汗腺には、体全体に分布するエクリン腺と主に脇や乳腺などの毛穴に付随するアポクリン腺の二種類があります。エクリン腺は主に塩分を含んだ汗を分泌します。緊張した時などに多量の発汗をする多汗症(わき汗)はエクリン腺の作用で、ほとんど汗ににおいはありません。

一方アポクリン腺はタンパクや脂質アンモニアを含んだ汗を分泌し、わきがの原因になります。従って、アポクリン腺の多い人はわきがになりやすいといえます。

最近テレビなどで紹介され話題になっているのが、ボツリヌストキシン(BOTOX)注射です。発汗を促す神経末端をまひさせて汗をかかなくする方法ですが、一回の注射で約半年の制汗効果が得られます。脇汗だけが多くてそんなににおいは気にならない人には有効な手段です(自費診療)。

わきが手術には、メスと手術用はさみを使用して行う皮弁剪除法(保険診療)と超音波メスや電動シェーバーシステムなどの最新機器を駆使した最新治療(自費治療)があります。

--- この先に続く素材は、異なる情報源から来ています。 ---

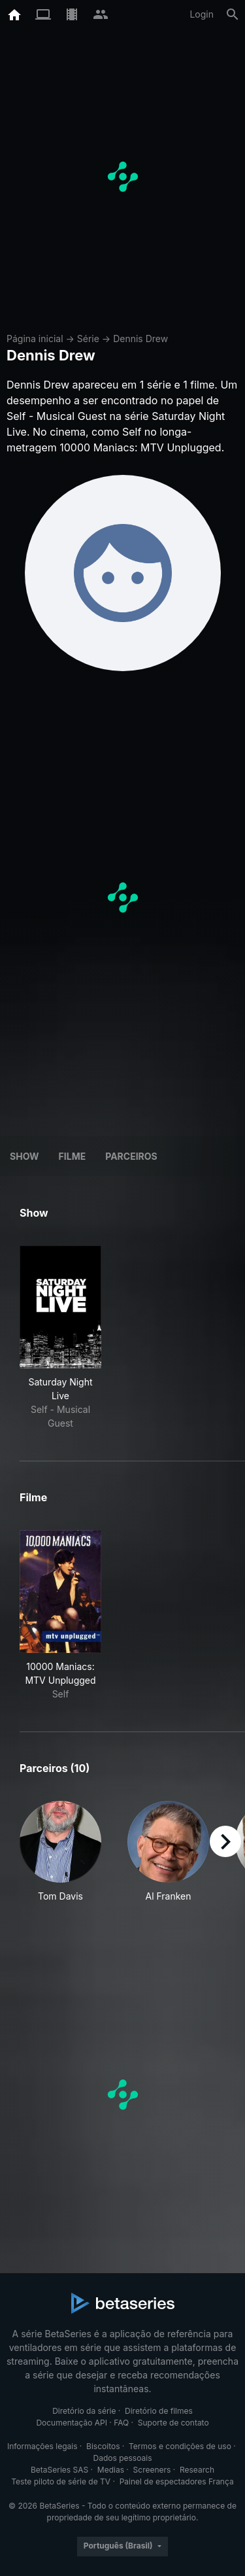  I want to click on Série, so click(88, 338).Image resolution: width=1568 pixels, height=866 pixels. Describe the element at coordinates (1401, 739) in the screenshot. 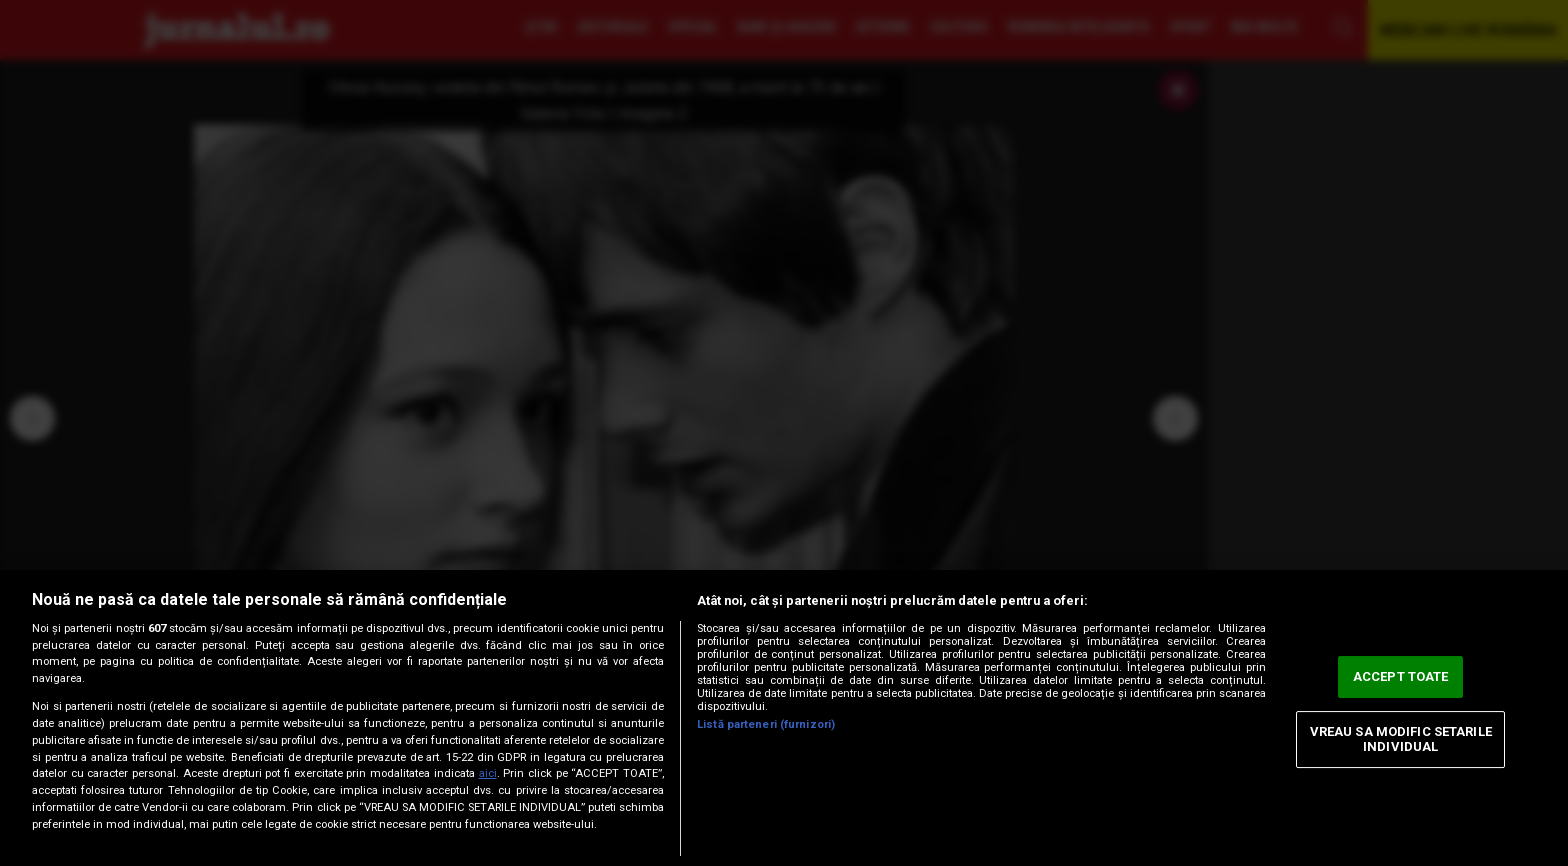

従来の皮弁剪除法の場合、皮膚を裏返してアポクリン腺を切除します。そのため大きく皮膚を切開する必要があり、範囲が広い場合には周辺部でのアポクリン腺の取り残しを生じやすく、若干においが残る場合があります。逆に十分な効果を得るために二カ所に切開をしなければならない場合もあります。

最新の機械は刃の部分が細い管状になっているのが特徴で、アポクリン腺を皮膚の裏から切除します。切除可能範囲も広いので、取り残しがなく安定した効果が得られます。また、傷口が小さく傷の治りも早いので通院での治療が可能です。傷跡が目立たない利点もあります。

超音波メスは衝撃破でアポクリン腺を砕いて吸引する方式で毛根が残るので脇の毛を残したい男性に適した治療です。

一方電動シェーバーシステムは、アポクリン腺と同時に毛根も刈り取る方式で、永久脱毛を希望する女性に適した治療です。